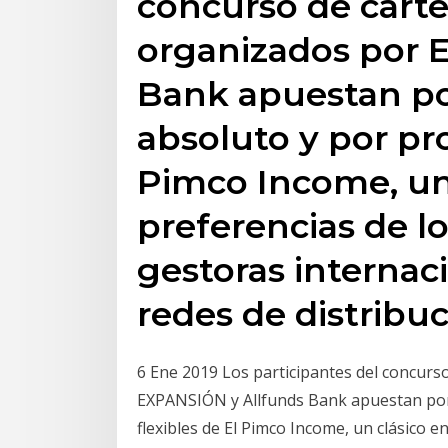
concurso de carte
organizados por 
Bank apuestan po
absoluto y por pro
Pimco Income, un 
preferencias de lo
gestoras internac
redes de distribu
6 Ene 2019 Los participantes del concurs
EXPANSIÓN y Allfunds Bank apuestan por
flexibles de El Pimco Income, un clásico e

----------------------------------------

→ Directions:
Please retype the whole listing above exactly, without any of its images.

→ Your response:
concurso de carte
organizados por 
Bank apuestan po
absoluto y por pro
Pimco Income, un 
preferencias de lo
gestoras internac
redes de distribu
6 Ene 2019 Los participantes del concurs
EXPANSIÓN y Allfunds Bank apuestan por
flexibles de El Pimco Income, un clásico e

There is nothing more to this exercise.